There has been a recent renewed interest in the prevalence of antiglycolipid antibodies and their associations with specific clinical phenotypes in Guillain-Barré syndrome. Recent reports have sought to confirm and expand the antibody-phenotype associations of antiganglioside antibodies, antiganglioside-complex antibodies, and antiglycolipid-complex antibodies in the various acute immune-mediated neuropathies. This is a rapidly developing field with technical advances in assay methodology, which have resulted in numerous new putative antibody-phenotype associations.
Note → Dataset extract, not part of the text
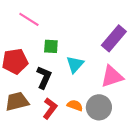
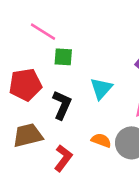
green square: (51, 46) -> (63, 57), moved
red L-shape: (50, 108) -> (63, 158), moved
Antibodies against single ganglioside species remain the most established serological marker of Guillain-Barré syndrome and its myriad clinical variants. Antibodies against combinations of gangliosides, ganglioside-complex antibodies, detected by the ELISA method have emerged as putative markers of certain clinical features or pathological subtypes, specifically acute motor axonal neuropathy, but do not seem to greatly increase the diagnostic sensitivity of antibody testing as most also react with single ganglioside species. The novel assay method of the combinatorial glycoarray allows high-throughput detection of antibodies recognizing combinations of gangliosides and other glycolipids and early studies suggest it identifies antibody-phenotype associations in addition to significantly increasing the sensitivity of serological testing, including for the acute inflammatory demyelinating polyneuropathy variant.
Antibodies against single ganglioside species remain diagnostically useful in routine clinical practice. Antibodies against ganglioside complexes, or gangliosides and other glycolipid complexes, are emerging as useful markers of various clinic features and pathological subtypes; however, the precise associations remain to be fully delineated and confirmed. The antibody-complex detection methods are rapidly evolving but in most centres are not yet available in routine clinical practice.
近期,人们对格林-巴利综合征中抗糖脂抗体的患病率及其与特定临床表型的关联重新产生了兴趣。最近的报告试图证实并扩展抗神经节苷脂抗体、抗神经节苷脂复合物抗体和抗糖脂复合物抗体在各种急性免疫介导性神经病中的抗体-表型关联。这是一个快速发展的领域,检测方法有技术进步,导致了众多新的假定抗体-表型关联。
针对单个神经节苷脂种类的抗体仍然是格林-巴利综合征及其众多临床变异型最确定的血清学标志物。通过酶联免疫吸附测定(ELISA)方法检测到的针对神经节苷脂组合的抗体,即神经节苷脂复合物抗体,已成为某些临床特征或病理亚型的假定标志物,特别是急性运动轴索性神经病,但似乎并没有显著提高抗体检测的诊断敏感性,因为大多数此类抗体也与单个神经节苷脂种类发生反应。组合糖芯片这种新的检测方法能够高通量检测识别神经节苷脂和其他糖脂组合的抗体,早期研究表明,它除了能显著提高血清学检测的敏感性(包括对急性炎症性脱髓鞘性多发性神经病变异型的检测)外,还能识别抗体-表型关联。
针对单个神经节苷脂种类的抗体在常规临床实践中仍具有诊断价值。针对神经节苷脂复合物或神经节苷脂与其他糖脂复合物的抗体正逐渐成为各种临床特征和病理亚型的有用标志物;然而,确切的关联仍有待全面描述和证实。抗体复合物检测方法正在迅速发展,但在大多数中心尚未应用于常规临床实践。